Tailor-made products and projects based on standards
There will be companies offering “tailor-made products based on standard” and “tailor-made projects” based on shared products.
They must therefore succeed in combining different logics, which is neither without challenges nor without difficulties
Product companies will seek to benefit from both the cost-cutting effects of standardisation and the margins afforded by customisation:
- They will practice terminal differentiation of their products while pooling as much as possible the common upstream elements between products
- They will develop platforms. To illustrate, even if the businesses are different, this logic is similar to that of a car manufacturer which creates its models by pooling elements in a platform.
The project companies will endeavour to offer “tailor-made” projects in the sense of being adapted as closely as possible to the client’s needs, while pooling as many elements as possible between different projects. These shared elements may be components but also studies or processes.
A double challenge
Project companies that produce products at the same time will face a double challenge.
The first challenge will be of the same type as before: creating platforms and sharing components or building blocks
The second challenge will be to ensure coexistence:
- A project-based approach, which is often historical in the company and which will most often militate in favour of developing tailor-made products, specific to a given project, as close as possible to the customer’s request
- A product logic, which on the contrary will militate for developing products for multi-project markets and not for a single project.
Product logic will depend in part on the leeway given by the customer in the project specification. It will be difficult to apply with customers who will be very detailed in their specifications. It will be a matter of negotiation not to jeopardise the future market for products that have been developed specifically for a particular project.

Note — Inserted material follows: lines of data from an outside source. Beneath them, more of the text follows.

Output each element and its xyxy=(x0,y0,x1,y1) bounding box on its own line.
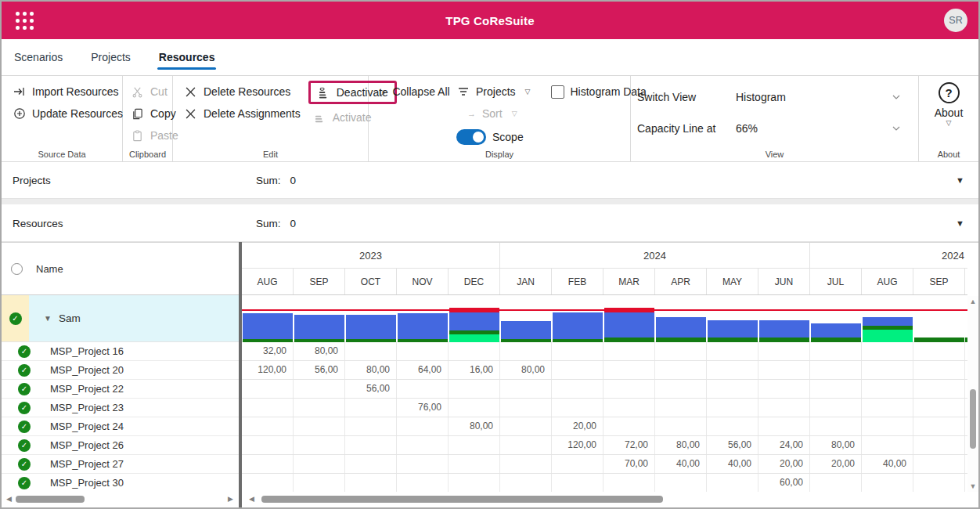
vertical-scrollbar[interactable]: ▲ ▼ xyxy=(967,296,978,492)
tab-scenarios[interactable]: Scenarios xyxy=(13,43,64,71)
update-resources-label: Update Resources xyxy=(32,107,123,120)
histogram-segment-blue xyxy=(708,320,758,338)
sort-arrow-icon: → xyxy=(467,109,476,118)
value-cell: 120,00 xyxy=(552,436,603,454)
expander-down-icon[interactable]: ▼ xyxy=(44,314,52,323)
projects-sum: Sum:0 xyxy=(256,175,296,186)
value-cell: 76,00 xyxy=(397,399,449,417)
histogram-segment-blue xyxy=(656,317,706,338)
project-row[interactable]: ✓MSP_Project 23 xyxy=(2,399,239,417)
switch-view-select[interactable]: Histogram xyxy=(736,91,892,103)
histogram-segment-blue xyxy=(294,315,344,339)
vertical-scrollbar-thumb[interactable] xyxy=(970,389,976,449)
value-cell xyxy=(552,342,603,360)
update-resources-button[interactable]: Update Resources xyxy=(8,103,122,125)
histogram-bar xyxy=(863,295,913,342)
value-cell: 16,00 xyxy=(449,361,500,379)
value-cell xyxy=(603,380,655,398)
value-cell xyxy=(397,342,449,360)
value-cell xyxy=(913,380,965,398)
project-row[interactable]: ✓MSP_Project 27 xyxy=(2,455,239,474)
section-collapse-icon[interactable]: ▼ xyxy=(956,218,964,228)
value-cell xyxy=(552,361,603,379)
chevron-down-icon[interactable] xyxy=(892,124,901,133)
month-header-cell: JUN xyxy=(758,269,810,294)
tab-resources[interactable]: Resources xyxy=(157,43,217,71)
sum-value: 0 xyxy=(290,175,297,186)
timeline-hscroll-thumb[interactable] xyxy=(261,496,663,503)
value-cell xyxy=(294,417,345,435)
projects-filter-dropdown[interactable]: Projects ▽ xyxy=(452,81,535,103)
copy-button[interactable]: Copy xyxy=(126,103,172,125)
delete-icon xyxy=(184,107,197,121)
scroll-down-icon[interactable]: ▼ xyxy=(967,482,978,490)
delete-resources-button[interactable]: Delete Resources xyxy=(179,81,305,103)
month-header-cell: NOV xyxy=(397,269,449,294)
select-all-radio[interactable] xyxy=(11,263,23,275)
chevron-down-icon[interactable] xyxy=(892,92,901,102)
section-collapse-icon[interactable]: ▼ xyxy=(956,175,964,185)
grid-timeline: 202320242024 AUGSEPOCTNOVDECJANFEBMARAPR… xyxy=(242,243,967,492)
value-cell xyxy=(707,417,758,435)
collapse-all-button[interactable]: ▷ Collapse All xyxy=(375,81,452,103)
scroll-right-icon[interactable]: ▶ xyxy=(228,495,233,503)
activate-icon xyxy=(313,111,326,125)
resources-section-header[interactable]: Resources Sum:0 ▼ xyxy=(2,204,978,242)
panel-splitter[interactable] xyxy=(239,242,242,507)
value-cell xyxy=(862,342,913,360)
left-hscroll-thumb[interactable] xyxy=(16,496,85,503)
scroll-left-icon[interactable]: ◀ xyxy=(6,495,12,503)
collapse-all-label: Collapse All xyxy=(392,85,449,98)
project-row[interactable]: ✓MSP_Project 30 xyxy=(2,474,239,493)
value-cell xyxy=(242,436,294,454)
project-value-row: 60,00 xyxy=(242,474,967,493)
ribbon-group-source-data: Import Resources Update Resources Source… xyxy=(2,76,123,161)
value-cell xyxy=(397,380,449,398)
active-check-icon: ✓ xyxy=(18,383,31,395)
histogram-segment-dgreen xyxy=(656,338,706,342)
scroll-up-icon[interactable]: ▲ xyxy=(967,298,978,305)
value-cell xyxy=(552,380,603,398)
import-icon xyxy=(13,85,26,99)
year-header-cell: 2023 xyxy=(242,243,500,268)
capacity-line-select[interactable]: 66% xyxy=(736,122,892,135)
histogram-data-checkbox[interactable] xyxy=(551,85,564,99)
paste-button: Paste xyxy=(126,125,172,146)
project-name: MSP_Project 27 xyxy=(50,458,124,470)
collapse-all-icon: ▷ xyxy=(380,87,386,97)
histogram-segment-dgreen xyxy=(759,338,809,342)
resource-group-name: Sam xyxy=(59,312,81,324)
app-launcher-icon[interactable] xyxy=(16,12,34,31)
project-row[interactable]: ✓MSP_Project 16 xyxy=(2,342,239,361)
about-button-label: About xyxy=(919,106,978,119)
scope-toggle[interactable] xyxy=(456,129,486,145)
about-button[interactable]: ? About ▽ xyxy=(919,82,978,127)
avatar[interactable]: SR xyxy=(944,9,967,32)
project-row[interactable]: ✓MSP_Project 24 xyxy=(2,417,239,436)
import-resources-button[interactable]: Import Resources xyxy=(8,81,122,103)
value-cell: 40,00 xyxy=(707,455,758,473)
resource-group-row[interactable]: ✓ ▼ Sam xyxy=(2,295,239,342)
project-row[interactable]: ✓MSP_Project 26 xyxy=(2,436,239,455)
projects-filter-label: Projects xyxy=(476,85,516,98)
value-cell xyxy=(862,436,913,454)
value-cell xyxy=(913,361,965,379)
switch-view-label: Switch View xyxy=(637,91,736,103)
scroll-left-icon[interactable]: ◀ xyxy=(249,495,254,503)
histogram-segment-bgreen xyxy=(863,330,913,342)
value-cell: 40,00 xyxy=(655,455,707,473)
scope-label: Scope xyxy=(492,131,524,143)
value-cell xyxy=(655,380,707,398)
project-value-row: 32,0080,00 xyxy=(242,342,967,361)
histogram-segment-dgreen xyxy=(398,339,448,342)
value-cell xyxy=(810,361,862,379)
delete-assignments-button[interactable]: Delete Assignments xyxy=(179,103,305,125)
value-cell xyxy=(345,342,397,360)
value-cell xyxy=(397,417,449,435)
tab-projects[interactable]: Projects xyxy=(89,43,132,71)
project-row[interactable]: ✓MSP_Project 20 xyxy=(2,361,239,380)
resource-group-name-cell[interactable]: ▼ Sam xyxy=(29,295,239,341)
projects-section-header[interactable]: Projects Sum:0 ▼ xyxy=(2,162,978,199)
project-row[interactable]: ✓MSP_Project 22 xyxy=(2,380,239,399)
resources-grid: Name ✓ ▼ Sam ✓MSP_Project 16✓MSP_Project… xyxy=(2,242,978,492)
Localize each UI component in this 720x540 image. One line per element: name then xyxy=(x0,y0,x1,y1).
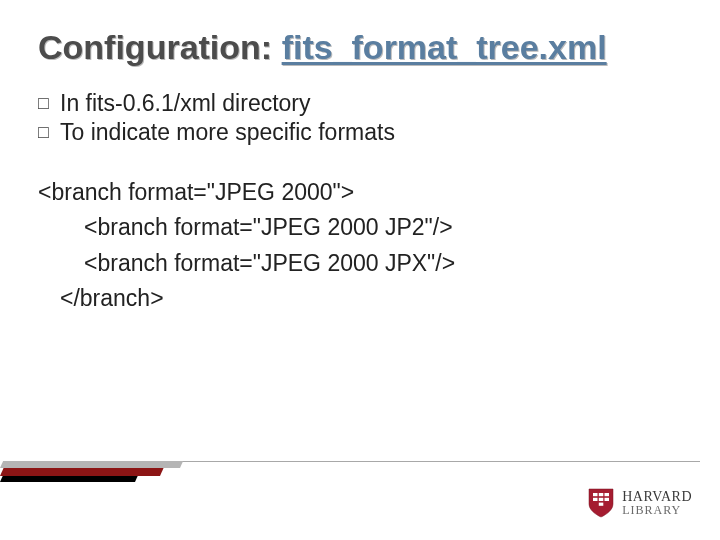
title-link[interactable]: fits_format_tree.xml xyxy=(282,28,607,66)
svg-rect-4 xyxy=(599,498,604,501)
svg-rect-1 xyxy=(599,493,604,496)
logo-line1: HARVARD xyxy=(622,490,692,504)
slide: Configuration: fits_format_tree.xml □ In… xyxy=(0,0,720,540)
svg-rect-6 xyxy=(599,503,604,506)
bullet-rest: fits-0.6.1/xml directory xyxy=(79,90,310,116)
bullet-marker-icon: □ xyxy=(38,118,56,146)
bullet-rest: indicate more specific formats xyxy=(84,119,395,145)
bullet-marker-icon: □ xyxy=(38,89,56,117)
svg-rect-2 xyxy=(605,493,610,496)
svg-rect-3 xyxy=(593,498,598,501)
code-line: </branch> xyxy=(38,281,682,317)
logo-text: HARVARD LIBRARY xyxy=(622,490,692,516)
title-prefix: Configuration: xyxy=(38,28,282,66)
code-line: <branch format="JPEG 2000 JP2"/> xyxy=(38,210,682,246)
slide-title: Configuration: fits_format_tree.xml xyxy=(38,28,682,67)
bullet-lead: In xyxy=(60,90,79,116)
bullet-item: □ In fits-0.6.1/xml directory xyxy=(38,89,682,118)
bullet-text: In fits-0.6.1/xml directory xyxy=(60,89,311,118)
code-block: <branch format="JPEG 2000"> <branch form… xyxy=(38,175,682,318)
corner-stripes-icon xyxy=(0,458,200,482)
svg-rect-5 xyxy=(605,498,610,501)
bullet-item: □ To indicate more specific formats xyxy=(38,118,682,147)
svg-rect-0 xyxy=(593,493,598,496)
shield-icon xyxy=(588,488,614,518)
bullet-lead: To xyxy=(60,119,84,145)
harvard-library-logo: HARVARD LIBRARY xyxy=(588,488,692,518)
logo-line2: LIBRARY xyxy=(622,504,692,516)
code-line: <branch format="JPEG 2000 JPX"/> xyxy=(38,246,682,282)
bullet-text: To indicate more specific formats xyxy=(60,118,395,147)
bullet-list: □ In fits-0.6.1/xml directory □ To indic… xyxy=(38,89,682,147)
code-line: <branch format="JPEG 2000"> xyxy=(38,179,354,205)
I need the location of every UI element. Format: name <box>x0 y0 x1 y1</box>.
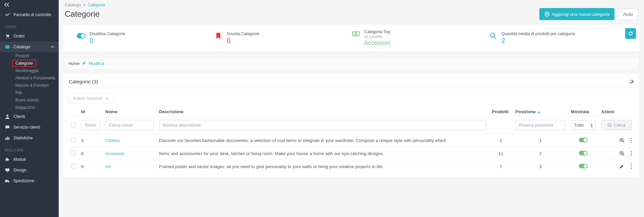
stat-label: Disattiva Categorie <box>90 31 125 36</box>
zoom-icon[interactable] <box>619 138 625 143</box>
sidebar-item-label: Spedizione <box>13 178 34 183</box>
search-button[interactable]: Cerca <box>601 120 632 130</box>
svg-point-23 <box>631 153 632 154</box>
gear-icon[interactable] <box>628 78 634 84</box>
svg-rect-7 <box>5 168 9 171</box>
edit-icon[interactable] <box>619 164 625 169</box>
row-checkbox[interactable] <box>71 163 76 168</box>
svg-rect-3 <box>5 126 9 128</box>
svg-point-16 <box>608 124 611 126</box>
svg-point-14 <box>355 33 357 35</box>
col-shown[interactable]: Mostrata <box>568 106 598 117</box>
shown-toggle[interactable] <box>579 164 588 168</box>
col-products[interactable]: Prodotti <box>489 106 513 117</box>
search-shown-select[interactable]: Tutto <box>571 120 596 130</box>
kebab-icon[interactable] <box>631 138 632 143</box>
sidebar-item-stats[interactable]: Statistiche <box>0 133 59 143</box>
page-title: Categorie <box>65 9 100 19</box>
stat-label: Categoria Top <box>364 29 390 34</box>
col-name[interactable]: Nome <box>103 106 156 117</box>
sidebar-item-design[interactable]: Design <box>0 165 59 175</box>
store-icon <box>5 44 10 50</box>
zoom-icon[interactable] <box>619 151 625 156</box>
shown-toggle[interactable] <box>579 151 588 155</box>
sidebar-section-improve: MIGLIORA <box>0 143 59 154</box>
cell-name-link[interactable]: Art <box>105 164 111 169</box>
refresh-button[interactable] <box>625 28 636 39</box>
sidebar-sub-attributi[interactable]: Attributi e Funzionalità <box>12 74 59 82</box>
sidebar-item-label: Catalogo <box>13 45 30 49</box>
breadcrumb-current[interactable]: Categorie <box>88 3 105 7</box>
row-checkbox[interactable] <box>71 150 76 155</box>
home-label: Home <box>68 61 79 66</box>
sidebar-item-modules[interactable]: Moduli <box>0 154 59 165</box>
sidebar-item-label: Ordini <box>13 34 24 39</box>
svg-point-18 <box>631 138 632 139</box>
sidebar-item-customerservice[interactable]: Servizio clienti <box>0 122 59 133</box>
sidebar: Pannello di controllo VENDI Ordini Catal… <box>0 0 59 217</box>
sidebar-item-catalog[interactable]: Catalogo <box>0 42 59 52</box>
edit-link[interactable]: Modifica <box>89 61 104 66</box>
help-button[interactable]: Aiuto <box>618 8 638 20</box>
sidebar-sub-file[interactable]: File <box>12 89 59 96</box>
col-position[interactable]: Posizione▲ <box>513 106 568 117</box>
shown-toggle[interactable] <box>579 138 588 142</box>
svg-point-2 <box>6 115 8 117</box>
sidebar-sub-buoni[interactable]: Buoni sconto <box>12 96 59 104</box>
sidebar-sub-marche[interactable]: Marche & Fornitori <box>12 82 59 89</box>
search-position-input[interactable] <box>515 120 566 130</box>
sidebar-sub-categorie[interactable]: Categorie <box>12 60 36 67</box>
col-id[interactable]: Id <box>78 106 103 117</box>
money-icon <box>352 29 360 38</box>
stat-empty-categories: Svuota Categorie 0 <box>214 31 351 45</box>
col-desc[interactable]: Descrizione <box>156 106 489 117</box>
cart-icon <box>5 33 10 39</box>
kebab-icon[interactable] <box>631 164 632 169</box>
cell-id: 6 <box>78 147 103 160</box>
home-edit-bar: Home Modifica <box>63 57 639 70</box>
sidebar-collapse[interactable] <box>0 0 59 9</box>
kebab-icon[interactable] <box>631 151 632 156</box>
bulk-actions-button[interactable]: Azioni massive <box>68 93 114 104</box>
monitor-icon <box>5 167 10 173</box>
cell-name-link[interactable]: Clothes <box>105 138 120 143</box>
add-category-button[interactable]: Aggiungi una nuova categoria <box>539 8 614 20</box>
stat-value: 2 <box>501 37 575 45</box>
search-desc-input[interactable] <box>159 120 486 130</box>
table-row[interactable]: 3ClothesDiscover our favorites fashionab… <box>68 134 635 147</box>
table-row[interactable]: 9ArtFramed poster and vector images, all… <box>68 160 635 173</box>
sidebar-sub-monitoraggio[interactable]: Monitoraggio <box>12 67 59 74</box>
svg-point-24 <box>631 155 632 156</box>
cell-name-link[interactable]: Accessori <box>105 151 124 156</box>
svg-point-26 <box>631 166 632 167</box>
cell-position: 3 <box>513 160 568 173</box>
bulk-actions-label: Azioni massive <box>73 96 102 101</box>
sidebar-item-label: Servizio clienti <box>13 125 40 130</box>
sidebar-item-label: Design <box>13 168 26 172</box>
row-checkbox[interactable] <box>71 137 76 142</box>
sidebar-sub-prodotti[interactable]: Prodotti <box>12 52 59 60</box>
breadcrumb-root: Catalogo <box>65 3 81 7</box>
cell-desc: Discover our favorites fashionable disco… <box>156 134 489 147</box>
cell-position: 2 <box>513 147 568 160</box>
cell-desc: Items and accessories for your desk, kit… <box>156 147 489 160</box>
svg-rect-4 <box>5 138 6 140</box>
svg-point-19 <box>631 140 632 141</box>
sidebar-item-clients[interactable]: Clienti <box>0 111 59 122</box>
sidebar-item-dashboard[interactable]: Pannello di controllo <box>0 9 59 20</box>
sidebar-sub-magazzino[interactable]: Magazzino <box>12 104 59 111</box>
sidebar-item-shipping[interactable]: Spedizione <box>0 175 59 186</box>
stats-panel: Disattiva Categorie 0 Svuota Categorie 0… <box>63 25 639 51</box>
table-row[interactable]: 6AccessoriItems and accessories for your… <box>68 147 635 160</box>
sidebar-item-orders[interactable]: Ordini <box>0 31 59 42</box>
search-name-input[interactable] <box>105 120 154 130</box>
sidebar-item-label: Pannello di controllo <box>13 12 51 17</box>
col-actions: Azioni <box>598 106 635 117</box>
stat-avg-products: Quantità media di prodotti per categoria… <box>489 31 626 45</box>
sidebar-item-label: Moduli <box>13 157 26 162</box>
search-id-input[interactable] <box>81 120 100 130</box>
puzzle-icon <box>5 157 10 162</box>
main-content: Catalogo > Categorie Categorie Aggiungi … <box>59 0 644 217</box>
select-all-checkbox[interactable] <box>71 122 76 127</box>
toggle-icon <box>77 31 86 40</box>
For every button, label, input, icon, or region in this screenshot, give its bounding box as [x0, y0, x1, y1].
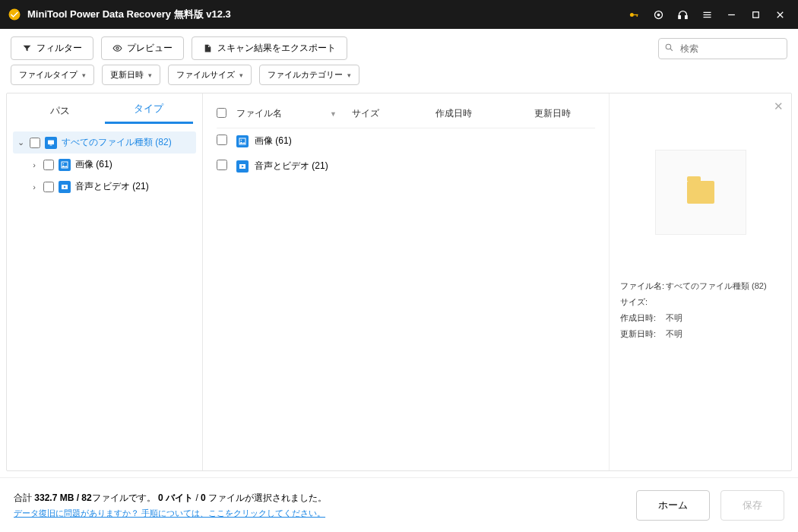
svg-point-0 [9, 9, 21, 21]
export-label: スキャン結果をエクスポート [217, 42, 336, 55]
column-created[interactable]: 作成日時 [435, 107, 534, 120]
row-label: 音声とビデオ (21) [255, 160, 328, 173]
help-link[interactable]: データ復旧に問題がありますか？ 手順については、ここをクリックしてください。 [14, 508, 327, 519]
app-title: MiniTool Power Data Recovery 無料版 v12.3 [27, 8, 622, 21]
monitor-icon [45, 137, 57, 149]
chip-file-type[interactable]: ファイルタイプ▾ [11, 65, 94, 85]
svg-rect-19 [50, 144, 52, 145]
chip-modified[interactable]: 更新日時▾ [102, 65, 160, 85]
home-button[interactable]: ホーム [636, 490, 710, 521]
video-icon [236, 160, 249, 173]
svg-rect-3 [636, 14, 637, 16]
meta-modified-value: 不明 [666, 328, 682, 340]
tree-checkbox[interactable] [43, 182, 54, 192]
tree-label: すべてのファイル種類 (82) [62, 136, 172, 149]
tree-label: 画像 (61) [75, 158, 112, 171]
chevron-down-icon: ▾ [82, 71, 86, 79]
meta-filename-label: ファイル名: [620, 280, 666, 292]
footer-summary: 合計 332.7 MB / 82ファイルです。 0 バイト / 0 ファイルが選… [14, 492, 327, 505]
export-button[interactable]: スキャン結果をエクスポート [192, 36, 347, 60]
svg-point-5 [657, 14, 660, 16]
list-header: ファイル名▼ サイズ 作成日時 更新日時 [217, 103, 595, 128]
search-input[interactable] [658, 38, 787, 59]
select-all-checkbox[interactable] [217, 108, 226, 118]
svg-line-17 [670, 49, 673, 51]
sidebar: パス タイプ ⌄ すべてのファイル種類 (82) › 画像 (61) › 音声と… [7, 93, 203, 470]
tab-path[interactable]: パス [16, 97, 105, 124]
filter-row: ファイルタイプ▾ 更新日時▾ ファイルサイズ▾ ファイルカテゴリー▾ [0, 65, 798, 93]
svg-rect-18 [48, 140, 54, 144]
tree-label: 音声とビデオ (21) [75, 180, 149, 193]
minimize-button[interactable] [719, 2, 743, 27]
list-row-audio-video[interactable]: 音声とビデオ (21) [217, 154, 595, 179]
preview-panel: ✕ ファイル名:すべてのファイル種類 (82) サイズ: 作成日時:不明 更新日… [609, 93, 791, 470]
headset-icon[interactable] [670, 2, 695, 27]
toolbar: フィルター プレビュー スキャン結果をエクスポート [0, 29, 798, 65]
tab-type[interactable]: タイプ [105, 94, 194, 124]
row-checkbox[interactable] [217, 160, 227, 170]
meta-created-value: 不明 [666, 312, 682, 324]
sort-desc-icon: ▼ [330, 110, 337, 118]
save-button[interactable]: 保存 [720, 490, 784, 521]
svg-point-21 [63, 163, 65, 164]
upgrade-key-icon[interactable] [622, 2, 646, 27]
image-icon [236, 135, 249, 147]
tree: ⌄ すべてのファイル種類 (82) › 画像 (61) › 音声とビデオ (21… [7, 124, 202, 205]
preview-label: プレビュー [127, 42, 173, 55]
close-icon[interactable]: ✕ [774, 100, 784, 113]
search-wrap [658, 38, 787, 59]
meta-created-label: 作成日時: [620, 312, 666, 324]
chevron-right-icon[interactable]: › [30, 182, 39, 192]
search-icon [664, 42, 674, 55]
maximize-button[interactable] [743, 2, 768, 27]
svg-point-16 [666, 44, 671, 49]
chevron-down-icon[interactable]: ⌄ [16, 138, 25, 147]
video-icon [59, 181, 71, 193]
svg-rect-7 [685, 15, 687, 18]
eye-icon [112, 43, 122, 53]
app-logo-icon [8, 8, 21, 21]
funnel-icon [22, 43, 32, 53]
chip-file-size[interactable]: ファイルサイズ▾ [168, 65, 252, 85]
column-size[interactable]: サイズ [352, 107, 435, 120]
file-list: ファイル名▼ サイズ 作成日時 更新日時 画像 (61) 音声とビデオ (21) [203, 93, 609, 470]
titlebar: MiniTool Power Data Recovery 無料版 v12.3 [0, 0, 798, 29]
folder-icon [687, 181, 714, 204]
main: パス タイプ ⌄ すべてのファイル種類 (82) › 画像 (61) › 音声と… [6, 93, 792, 471]
footer-info: 合計 332.7 MB / 82ファイルです。 0 バイト / 0 ファイルが選… [14, 492, 327, 519]
disc-icon[interactable] [646, 2, 670, 27]
meta-size-label: サイズ: [620, 296, 666, 308]
footer: 合計 332.7 MB / 82ファイルです。 0 バイト / 0 ファイルが選… [0, 477, 798, 532]
chevron-right-icon[interactable]: › [30, 160, 39, 169]
chevron-down-icon: ▾ [347, 71, 351, 79]
svg-point-1 [629, 13, 633, 17]
tree-item-all[interactable]: ⌄ すべてのファイル種類 (82) [13, 131, 196, 154]
chevron-down-icon: ▾ [148, 71, 152, 79]
tree-checkbox[interactable] [43, 160, 54, 170]
svg-point-24 [241, 139, 242, 141]
menu-icon[interactable] [695, 2, 719, 27]
svg-rect-12 [752, 11, 758, 17]
close-button[interactable] [768, 2, 792, 27]
tree-checkbox[interactable] [30, 138, 40, 148]
column-modified[interactable]: 更新日時 [534, 107, 595, 120]
tree-item-images[interactable]: › 画像 (61) [13, 154, 196, 176]
meta-modified-label: 更新日時: [620, 328, 666, 340]
svg-point-15 [116, 47, 119, 49]
row-checkbox[interactable] [217, 135, 227, 145]
preview-button[interactable]: プレビュー [101, 36, 184, 60]
filter-label: フィルター [36, 42, 82, 55]
list-row-images[interactable]: 画像 (61) [217, 128, 595, 154]
column-name[interactable]: ファイル名▼ [236, 107, 352, 120]
chevron-down-icon: ▾ [239, 71, 243, 79]
row-label: 画像 (61) [255, 135, 292, 147]
image-icon [59, 159, 71, 171]
meta-filename-value: すべてのファイル種類 (82) [666, 280, 767, 292]
filter-button[interactable]: フィルター [11, 36, 93, 60]
sidebar-tabs: パス タイプ [7, 93, 202, 124]
content: ファイル名▼ サイズ 作成日時 更新日時 画像 (61) 音声とビデオ (21) [203, 93, 791, 470]
chip-category[interactable]: ファイルカテゴリー▾ [259, 65, 359, 85]
svg-rect-6 [678, 15, 680, 18]
export-icon [203, 43, 213, 53]
tree-item-audio-video[interactable]: › 音声とビデオ (21) [13, 176, 196, 198]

This product/project coexistence is often delicate internally because if all the products are used in the context of projects, it is the projects that generate margins, whereas the products require development investments
The imperative of product logic
It should be noted that the “product logic” has become more and more indispensable in project companies because it is often impossible to win a project because the price is too high if you have to develop products specifically.
Clients are less and less willing, with some exceptions, to pay for complete customisation. In order to reduce costs, it is therefore necessary to standardise and pool project “bricks”, whether they are process elements, components or “building blocks”. It is a question of making “partially or totally customised products based on standards”.
In the case of the high-tech B2B/B2G company, we can see that the difficulty is that this leads to a particular tension between two opposing logics that must be reconciled: the logic of standardisation/mutualisation and the logic of customisation. Although customisation has long been the historical logic of the company, it is generally the logic that dominates the debates because it brings resources and profitability. Nevertheless, it will be necessary to make room for and bring to life the product logic of standardisation/mutualisation, which is a vital issue for winning projects.
How will these objectives be achieved in practice?
- Through product engineering work, which will be responsible for creating platforms and pooling components and building blocks as much as possible
- By the creation, in parallel with the project centre, of a product centre responsible for defending the product logic against the project logic, as well as the definition of an arbitration body between these two centres.